#### [Task to complete]
In these records, how many lines contain "instances"? Please reply with the number only.
Top of Provided data
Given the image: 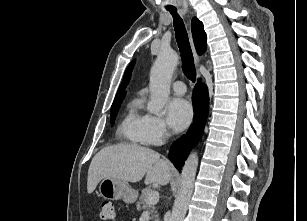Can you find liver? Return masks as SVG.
Wrapping results in <instances>:
<instances>
[{
    "label": "liver",
    "instance_id": "liver-1",
    "mask_svg": "<svg viewBox=\"0 0 307 221\" xmlns=\"http://www.w3.org/2000/svg\"><path fill=\"white\" fill-rule=\"evenodd\" d=\"M172 165L160 159L154 150L135 145L117 144L101 149L88 170L87 192L91 194L104 178L136 183L145 176L146 184L166 185L171 179Z\"/></svg>",
    "mask_w": 307,
    "mask_h": 221
}]
</instances>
Bottom of Provided data
#### [Reply to the exercise]
3